▶ **Exercise goal**: Go through the data below and copy it exactly, skipping every picture.

--- START ---

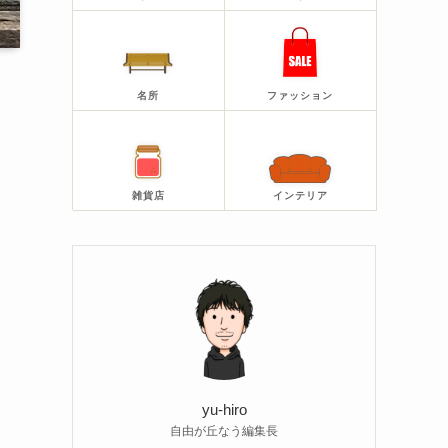
名所
ファッション
雑貨店
インテリア
yu-hiro
自由が丘なう編集長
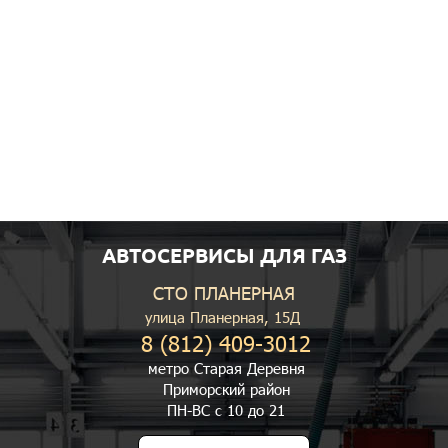
АВТОСЕРВИСЫ ДЛЯ ГАЗ
СТО ПЛАНЕРНАЯ
улица Планерная, 15Д
8 (812) 409-3012
метро Старая Деревня
Приморский район
ПН-ВС с 10 до 21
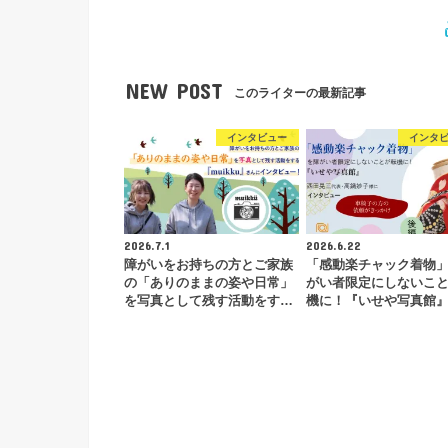
NEW POST
このライターの最新記事
インタビュー
インタ
2026.7.1
2026.6.22
障がいをお持ちの方とご家族
「感動楽チャック着物
の「ありのままの姿や日常」
がい者限定にしないこ
を写真として残す活動をす…
機に！『いせや写真館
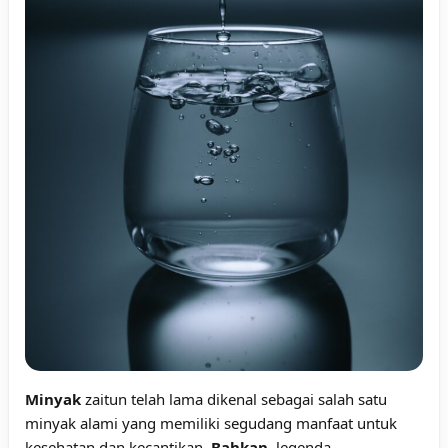
Minyak
zaitun telah lama dikenal sebagai salah satu
minyak alami yang memiliki segudang manfaat untuk
kesehatan dan kecantikan.
Bahkan
, legenda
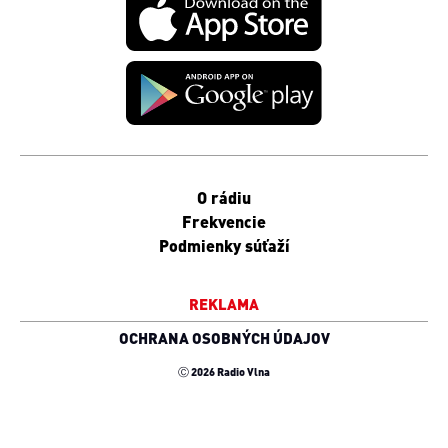
O rádiu
Frekvencie
Podmienky súťaží
REKLAMA
OCHRANA OSOBNÝCH ÚDAJOV
Ⓒ 2026 Radio Vlna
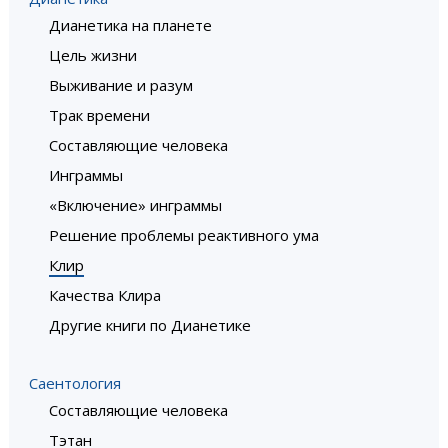
Дианетика на планете
Цель жизни
Выживание и разум
Трак времени
Составляющие человека
Инграммы
«Включение» инграммы
Решение проблемы реактивного ума
Клир
Качества Клира
Другие книги по Дианетике
Саентология
Составляющие человека
Тэтан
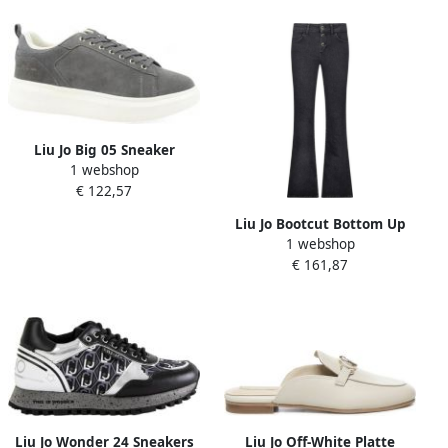
Liu Jo Big 05 Sneaker
1 webshop
€ 122,57
Liu Jo Bootcut Bottom Up
1 webshop
Jeans
€ 161,87
Liu Jo Wonder 24 Sneakers
Liu Jo Off-White Platte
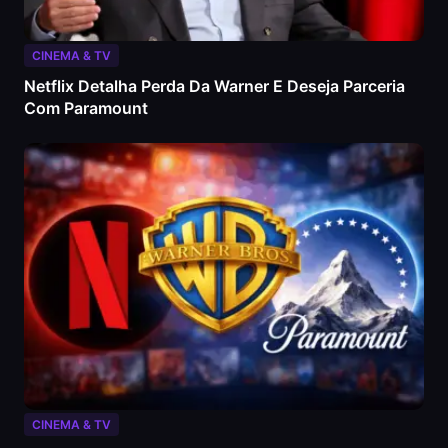
CINEMA & TV
Netflix Detalha Perda Da Warner E Deseja Parceria
Com Paramount
CINEMA & TV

--- END ---

▶ **Result**:
名所
ファッション
雑貨店
インテリア
yu-hiro
自由が丘なう編集長
АВТОСЕРВИСЫ ДЛЯ ГАЗ
СТО ПЛАНЕРНАЯ
улица Планерная, 15Д
8 (812) 409-3012
метро Старая Деревня
Приморский район
ПН-ВС с 10 до 21
NEW POST
このライターの最新記事
インタビュー
インタ
2026.7.1
2026.6.22
障がいをお持ちの方とご家族
「感動楽チャック着物
の「ありのままの姿や日常」
がい者限定にしないこ
を写真として残す活動をす…
機に！『いせや写真館
Minyak
zaitun telah lama dikenal sebagai salah satu
minyak alami yang memiliki segudang manfaat untuk
kesehatan dan kecantikan.
Bahkan
, legenda
O rádiu
Frekvencie
Podmienky súťaží
REKLAMA
OCHRANA OSOBNÝCH ÚDAJOV
Ⓒ 2026 Radio Vlna
Дианетика на планете
Цель жизни
Выживание и разум
Трак времени
Составляющие человека
Инграммы
«Включение» инграммы
Решение проблемы реактивного ума
Клир
Качества Клира
Другие книги по Дианетике
Саентология
Составляющие человека
Тэтан
Liu Jo Big 05 Sneaker
1 webshop
€ 122,57
Liu Jo Bootcut Bottom Up
1 webshop
Jeans
€ 161,87
Liu Jo Wonder 24 Sneakers
Liu Jo Off-White Platte
CINEMA & TV
Netflix Detalha Perda Da Warner E Deseja Parceria
Com Paramount
CINEMA & TV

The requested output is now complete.